Авторы сборника отмечают, что морально-этические нормы -это категории, выражающие должное: как должно быть. Научные понятия выражают, что и как есть: сущее. Если наука призвана давать объективное описание явлений и процессов, то гуманизм - это субъективная оценка научных результатов с позиции идеала.

Когда рассматривается отношение между наукой и моралью в конкретной социально-исторической ситуации, то субъект оказывается в ситуации выбора: следовать советам науки (разума) или советам совести (морали). Следовать советам совести означает освободиться от трезвого учета всех обстоятельств целесообразности, т.е. быть гуманным. Следовать советам науки (разума) означает, что надо отказаться от этических норм и ценностных ориентаций, т.е. от гуманизма. Отсюда авторы приходят к выводу, что наука не только не имеет отношения к гуманизму, но вообще освобождена от человеческой субъективности. По отношению к человеческой культуре в целом наука и мораль выступают в качестве объективированных сущностных сил человека. Поэтому гуманизм не может быть ни чисто научным, ни чисто этическим, моральным. «Гуманизм может быть только философским, т.е. принципом философского мировоззрения» (с .19).

Изолированная от общей культуры наука - это сциентизм, инструментальное отношение к познаваемому объекту. Автономная мораль - это служебный моральный кодекс, голое морализирование. И только внутри человеческой чувственно-предметной деятельности наука и мораль являются составляющими человеческую субъективность. В границах совокупной человеческой деятельно-

сти любая форма познавательного отношения к миру включает в себя аксиологический аспект. Все они оказываются органически взаимосвязанными друг с другом в качестве объективированных сущностных сил человека.

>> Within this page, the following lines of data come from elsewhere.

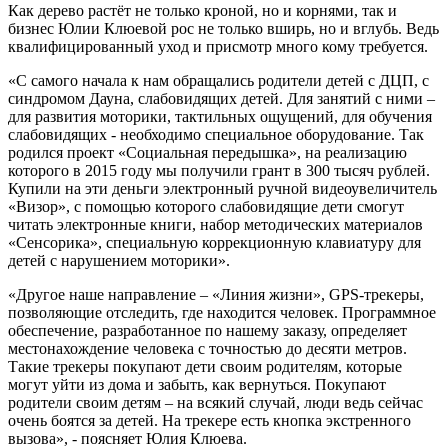
Как дерево растёт не только кроной, но и корнями, так и
бизнес Юлии Клюевой рос не только вширь, но и вглубь. Ведь
квалифицированный уход и присмотр много кому требуется.
«С самого начала к нам обращались родители детей с ДЦП, с
синдромом Дауна, слабовидящих детей. Для занятий с ними –
для развития моторики, тактильных ощущений, для обучения
слабовидящих - необходимо специальное оборудование. Так
родился проект «Социальная передышка», на реализацию
которого в 2015 году мы получили грант в 300 тысяч рублей.
Купили на эти деньги электронный ручной видеоувеличитель
«Визор», с помощью которого слабовидящие дети смогут
читать электронные книги, набор методических материалов
«Сенсорика», специальную коррекционную клавиатуру для
детей с нарушением моторики».
«Другое наше направление – «Линия жизни», GPS-трекеры,
позволяющие отследить, где находится человек. Программное
обеспечение, разработанное по нашему заказу, определяет
местонахождение человека с точностью до десяти метров.
Такие трекеры покупают дети своим родителям, которые
могут уйти из дома и забыть, как вернуться. Покупают
родители своим детям – на всякий случай, люди ведь сейчас
очень боятся за детей. На трекере есть кнопка экстренного
вызова», - поясняет Юлия Клюева.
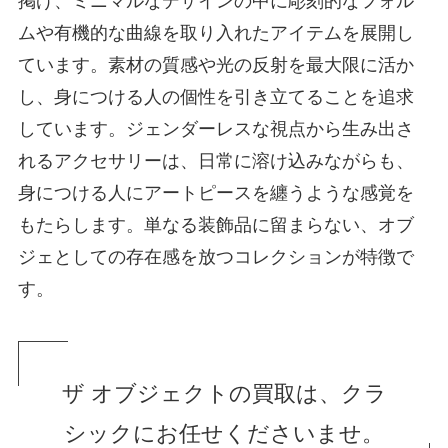
掲げ、ミニマルなデザインの中に彫刻的なフォル
ムや有機的な曲線を取り入れたアイテムを展開し
ています。素材の質感や光の反射を最大限に活か
し、身につける人の個性を引き立てることを追求
しています。ジェンダーレスな視点から生み出さ
れるアクセサリーは、日常に溶け込みながらも、
身につける人にアートピースを纏うような感覚を
もたらします。単なる装飾品に留まらない、オブ
ジェとしての存在感を放つコレクションが特徴で
す。
ザ オブジェクトの買取は、クラ
シックにお任せくださいませ。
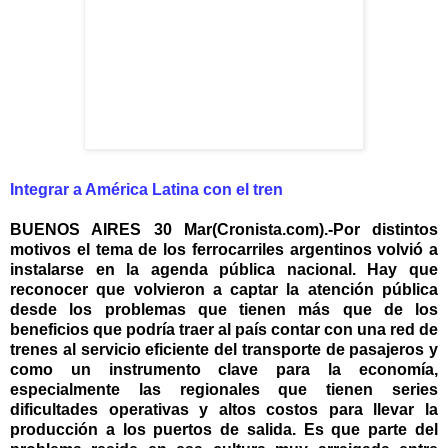
Integrar a América Latina con el tren
BUENOS AIRES 30 Mar(Cronista.com).-Por distintos
motivos el tema de los ferrocarriles argentinos volvió a
instalarse en la agenda pública nacional. Hay que
reconocer que volvieron a captar la atención pública
desde los problemas que tienen más que de los
beneficios que podría traer al país contar con una red de
trenes al servicio eficiente del transporte de pasajeros y
como un instrumento clave para la economía,
especialmente las regionales que tienen series
dificultades operativas y altos costos para llevar la
producción a los puertos de salida. Es que parte del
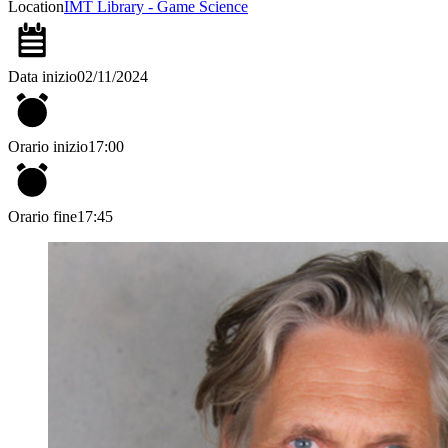
Location
IMT Library - Game Science
Data inizio
02/11/2024
Orario inizio
17:00
Orario fine
17:45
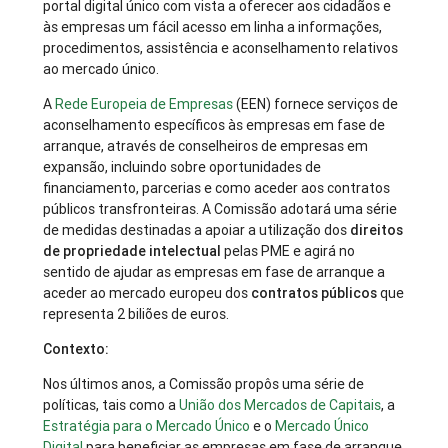
portal digital único com vista a oferecer aos cidadãos e
às empresas um fácil acesso em linha a informações,
procedimentos, assistência e aconselhamento relativos
ao mercado único.
A
Rede Europeia de Empresas
(EEN) fornece serviços de
aconselhamento específicos às empresas em fase de
arranque, através de conselheiros de empresas em
expansão, incluindo sobre oportunidades de
financiamento, parcerias e como aceder aos contratos
públicos transfronteiras. A Comissão adotará uma série
de medidas destinadas a apoiar a utilização dos
direitos
de propriedade intelectual
pelas PME e agirá no
sentido de ajudar as empresas em fase de arranque a
aceder ao mercado europeu dos
contratos públicos
que
representa 2 biliões de euros.
Contexto:
Nos últimos anos, a Comissão propôs uma série de
políticas, tais como a
União dos Mercados de Capitais
, a
Estratégia para o Mercado Único
e o
Mercado Único
Digital
para beneficiar as empresas em fase de arranque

Гуманизм не может быть обоснован нравственными постулатами, но нравственное сознание человечества имеет гуманистическую направленность. Суть нравственного гуманистически ориентированного сознания в том, что оно предполагает самоценность и самодостаточность человека безотносительно к чему-то высшему. Наличие развитого нравственного сознания делает человека гуманным. Поскольку обнаружить взаимосвязь научно-теоретического и духовно-нравственного сознания возможно, только рассматривая родовую сущность человека, объективированную в совокупной человеческой культуре, то проблема гуманизма оказывается проблемой философской, которая осуществляет синтез различных подходов внутри философского теоретического мировоззрения.

Нельзя заставить любить другого принудительно, указами, но можно и нужно заставить уважать другого. Уважение - это признание другого равным себе по природе, по принадлежности к человеческому сообществу. Уважение другого - это признание в нем человечности. Оно может и не привести к любви к ближнему, не говоря уже о любви к врагу, но оно никогда не вызовет к другому ненависти.

Моральная максима любви к врагу хороша как предельный, абсолютный нравственный принцип, но не как постулат реальной жизни. В реальной практической жизни таким постулатом является уважение к праву другого на жизнь, свободу, свое понимание счастья.

Философско-этический анализ исследований в области генетики, эволюционной биологии и других наук о человеке обусловлен общественной потребностью в системной оценке крупных достижений, в познании органических основ человеческой жизни и выработке оптимальных норм их реализации, применения в практике, радикально меняющей привычные формы телесного существования людей.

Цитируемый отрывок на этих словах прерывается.